Protein electrophoresis is a gel electrophoresis technique that allows the analysis of a mixture of proteins. The gel used is composed of acrylamide, which polymerises to form a mesh network. Gel electrophoresis allows proteins to be separated for analysis and relies on the ability of charged proteins to migrate through the mesh of a gel when an electric current is applied.
The analysis of a mixture by gel electrophoresis is carried out on denatured proteins, i.e., proteins that have lost their tertiary and secondary structures. An anionic detergent covers the denatured polymer chains, giving them a charge (constant charge/amino acid ratio). Individual proteins in a complex mixture are thus coated with negative charges. When a continuous voltage is applied between the ends of a gel containing the protein mixture, the proteins migrate through the gel meshes.
Principles of Separation
- Molecular Weight: The gel mesh retains larger molecules more than smaller ones. Lower molecular weight molecules migrate faster through the gel.

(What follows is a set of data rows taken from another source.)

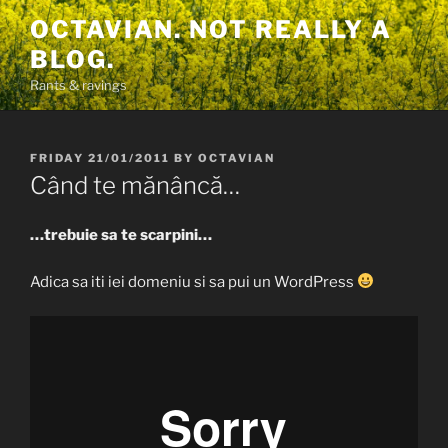
Skip
OCTAVIAN. NOT REALLY A
to
BLOG.
content
Rants & ravings
POSTED
FRIDAY 21/01/2011
BY
OCTAVIAN
ON
Când te mănâncă…
…trebuie sa te scarpini…
Adica sa iti iei domeniu si sa pui un WordPress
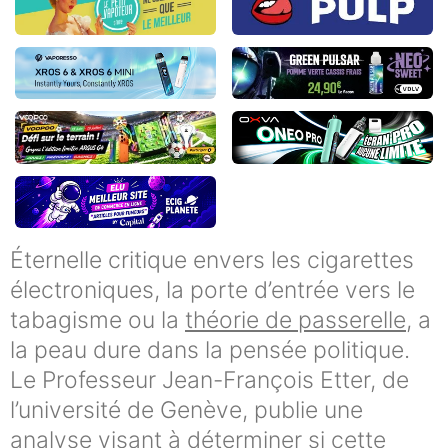
Éternelle critique envers les cigarettes
électroniques, la porte d’entrée vers le
tabagisme ou la
théorie de passerelle
, a
la peau dure dans la pensée politique.
Le Professeur Jean-François Etter, de
l’université de Genève, publie une
analyse visant à déterminer si cette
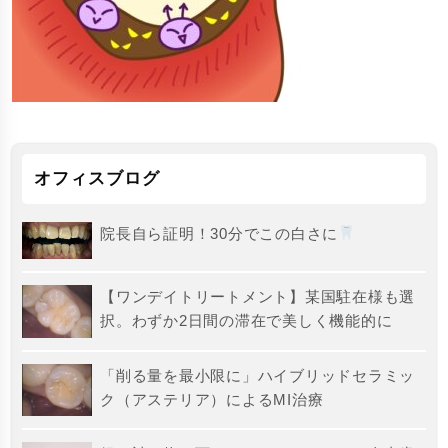
オフィスブログ
院長自ら証明！30分でこの白さに
【ワンデイトリートメント】某国駐在様も選
択。わずか2日間の滞在で美しく機能的に
「削る量を最小限に」ハイブリッドセラミッ
ク（アステリア）によるMI治療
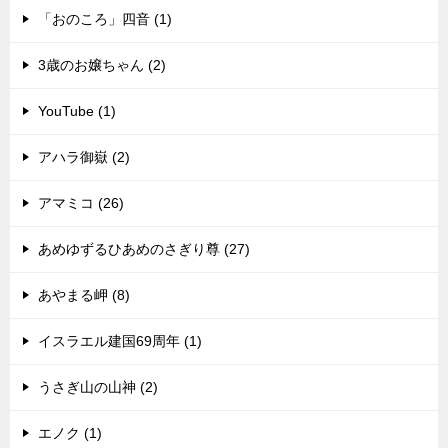
「おのころ」四音 (1)
3歳のお嬢ちゃん (2)
YouTube (1)
アハラ御嶽 (2)
アマミコ (26)
あめゆずるひあめのさぎり尊 (27)
あやまる岬 (8)
イスラエル建国69周年 (1)
うさぎ山の山神 (2)
エノク (1)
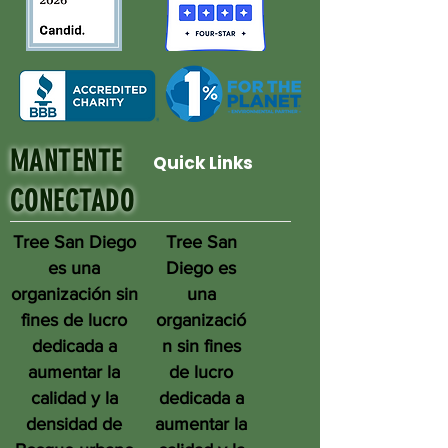
MANTENTE
Quick Links
CONECTADO
Tree San Diego
Tree San
es una
Diego es
organización sin
una
fines de lucro
organizació
dedicada a
n sin fines
aumentar la
de lucro
calidad y la
dedicada a
densidad de
aumentar la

- Gel Density: Separation resolution can be adjusted by using gels with different mesh densities.
- Molecular Weight Marker: Used during migration to provide a reference scale, allowing the size of each protein to be determined.
Visualization of Proteins
After migration, proteins are visualised using specific stains. The most commonly used stain is Coomassie blue, but silver staining is also possible. Molecular weight markers aid in determining the size of proteins in the mixture.